Segundo Pepe, a partir de um centímetro, em média a cada três ou quatro meses, o tumor dobra de tamanho, e a progressão tende a ser ainda mais agressiva em mulheres mais jovens. Por isso a recomendação da SBM para que o exame seja feito anualmente a partir dos 40 anos. Indicação não compartilhada pelo oncologista Alessandro Leal, do Centro de Oncologia do Hospital Sírio Libanês em Brasília. Ele lembra que diversas análises e estudos retrospectivos anteriores ao do grupo americano já apontam resultados similares. A população com menos de 50 anos deve ser rastreada a depender do risco, representado por mulheres com histórico familiar de câncer de mama ou modificações genéticas conhecidas na família.
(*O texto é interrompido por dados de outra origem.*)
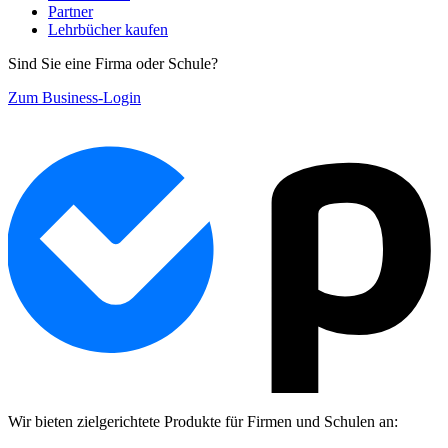
Partner
Lehrbücher kaufen
Sind Sie eine Firma oder Schule?
Zum Business-Login
Wir bieten zielgerichtete Produkte für Firmen und Schulen an: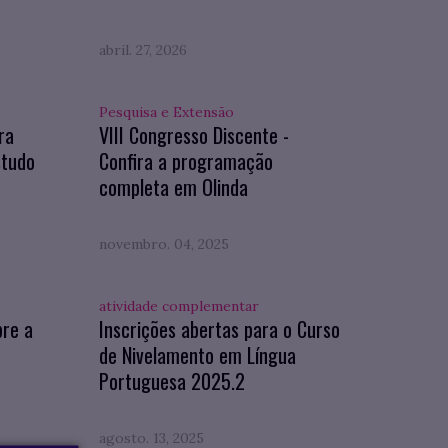
abril. 27, 2026
Pesquisa e Extensão
ra
VIII Congresso Discente -
studo
Confira a programação
completa em Olinda
novembro. 04, 2025
atividade complementar
bre a
Inscrições abertas para o Curso
de Nivelamento em Língua
Portuguesa 2025.2
agosto. 13, 2025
Além disso, a mamografia pode não ser o exame mais indicado para a detecção nessa população. A ecografia mamária, a ressonância magnética e a tomossíntese de mama são os mais apropriadas para mamas mais densas. "Mulheres com idade inferior aos 50 anos costumam ter mamas mais densas. Quanto maior a densidade mamária, menor a capacidade, a sensibilidade da mamografia em detectar um câncer. Por isso, é mais útil (a mamografia) em mulheres acima dos 50", assegura Leal, que reforça que há uma dificuldade mundial em estabelecer uma rotina clínica para a detecção do câncer de mama. "Existe um excesso de zelo ao se falar de câncer de mama. Não só das mulheres, mas dos profissionais de saúde, que também têm medo em excesso. Cria-se às vezes uma ansiedade desnecessária e uma necessidade de exames que vão gerar no futuro tratamentos desnecessários."
Cobrança por qualidade
No Dia Nacional da Mamografia, comemorado ontem, a Federação Brasileira de Instituições Filantrópicas de Apoio à Saúde da Mama (Femama) enviou um ofício ao Ministério da Saúde cobrando o andamento do Programa Nacional de Qualidade em Mamografia, que deverá instituir uma série de ações voltadas para a garantia da qualidade dos equipamentos e dos profissionais envolvidos no exame. Em 2010, relatório do Tribunal de Contas da União mostrou que a metade dos quase 2 mil mamógrafos da rede pública de saúde do país estava quebrada, subutilizada ou em péssimo estado de conservação. Um selo de qualidade do equipamento – atualmente emitido por um colegiado das sociedades brasileiras de Mastologia, de Ginecologia e de Radiologia à voluntários que desejem atestar a qualidade de seus mamógrafos – deverá se tornar obrigatório com a aplicação do programa.